Except: there is no nearby alley.

There are no cornfields.

This isn’t a scary movie.

The odds of this guy having an actual working chainsaw are slim to none, but ya know what? I’m not taking any chances.

I know how the story ends, and I’d rather not end up the casualty of stupidity on the evening news.

So. I curse him out, but privately, in the safety of my car.

Oh my god, what if he follows me after I drive off? I decide if I turn left and he turns left, I’m driving to the police station. Yes, that’s what I’ll do—go to the cop shop.

He definitely is giving me a stalker vibe.



“Stop! Ugh!” I screech, scared, wishing I could see the license plate the truck is legally obligated to have affixed to its front bumper.

When it’s finally my turn to go, I don’t announce my direction with a signal—I just hang a left and exhale a great puff of air.

He didn’t follow me.

Thank. God.

Shaking a little, I release my grip on my leather steering wheel and slump.
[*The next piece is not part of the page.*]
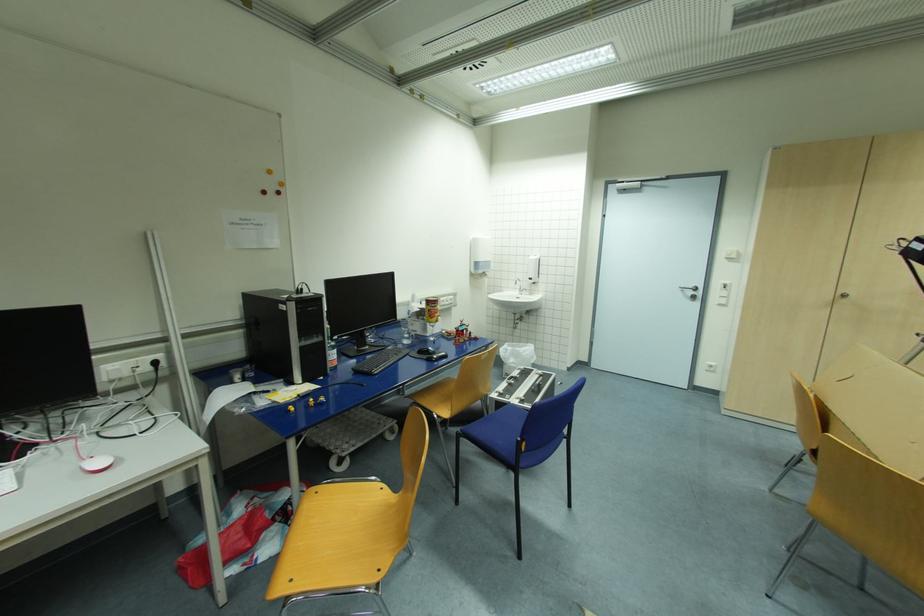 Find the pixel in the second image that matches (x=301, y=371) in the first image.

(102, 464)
Lean forward and adjust the dial on my radio, lowering the volume so I can hear myself think with the blood racing through my veins.
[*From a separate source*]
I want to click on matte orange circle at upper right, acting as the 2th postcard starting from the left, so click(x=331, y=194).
I hear it thundering in my ears.

Behind me, in the rear-view, the truck—black if my eyes don’t deceive me—passes through the intersection.


Second Friday


Goddamn I’m hungry.

Nothing new there; I could always go for food. Trouble is, I’m too far from home to dash there real quick, even with my truck on campus—fuck if I’m willing to lose my parking spot next to the athletic building over a snack—and I’m not jogging home for the frozen burrito I’m craving, even if it would burn off the calories.

Like a bear sniffing out food after a long winter, I skip the athletic dining hall—that’s too far too because this is an emergency.
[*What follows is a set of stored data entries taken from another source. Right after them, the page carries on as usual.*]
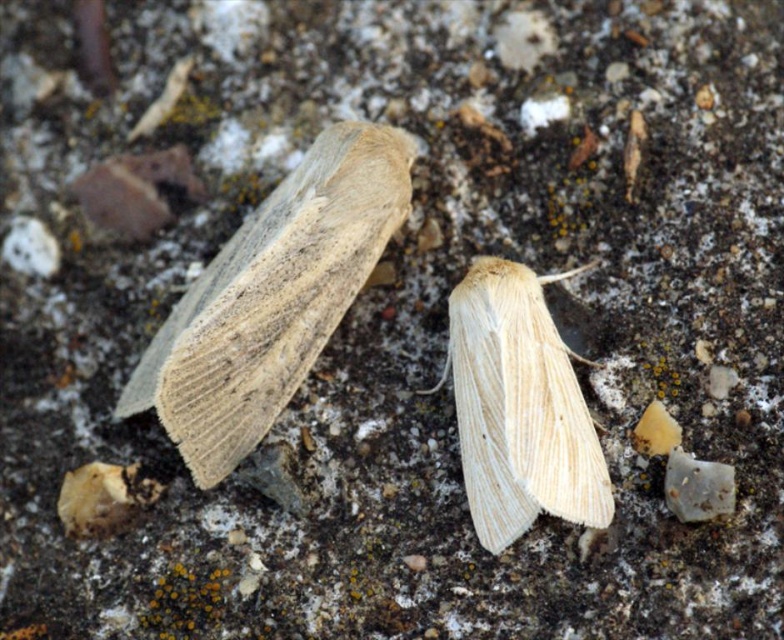 Question: Among these points, which one is nearest to the camera?

Choices:
 (A) (521, 355)
 (B) (252, 294)

Answer: (B)

Question: Can you confirm if beige woolen moth at upper left is positioned to the left of light beige wool moth at center?

Choices:
 (A) no
 (B) yes

Answer: (B)

Question: Which point is farther to the camera?

Choices:
 (A) beige woolen moth at upper left
 (B) light beige wool moth at center

Answer: (B)

Question: Does beige woolen moth at upper left appear on the left side of light beige wool moth at center?

Choices:
 (A) no
 (B) yes

Answer: (B)

Question: Considering the relative positions of beige woolen moth at upper left and light beige wool moth at center in the image provided, where is beige woolen moth at upper left located with respect to light beige wool moth at center?

Choices:
 (A) above
 (B) below

Answer: (A)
The on-campus cafeteria for regular students will have to do.

I turn my nose up at the thought, dreading the flat hamburger patties and stale lettuce I’ll surely find when I get there. Chicken sounds appealing; so do a few fatty hot dogs.

I quicken my pace, not sure where this fucking joint is located; I haven’t eaten there since…well, freshman year, and that one time was a mistake. The eats here are utter shit.

The perks of being a jock at a school this size are considerable. Special facilities. Massage therapist at my beck and call. Hot tubs in the training room. Free clothes through sponsorships.

I walk taller, a head above most everyone I pass. They scurry by, giving me the side-eye, some backward glances I ignore. Whispers. I don’t miss the elbow jabs.

Arrogantly, I know many of them recognize me. Guys especially.

My nose leads me to the food, the room full, lines long.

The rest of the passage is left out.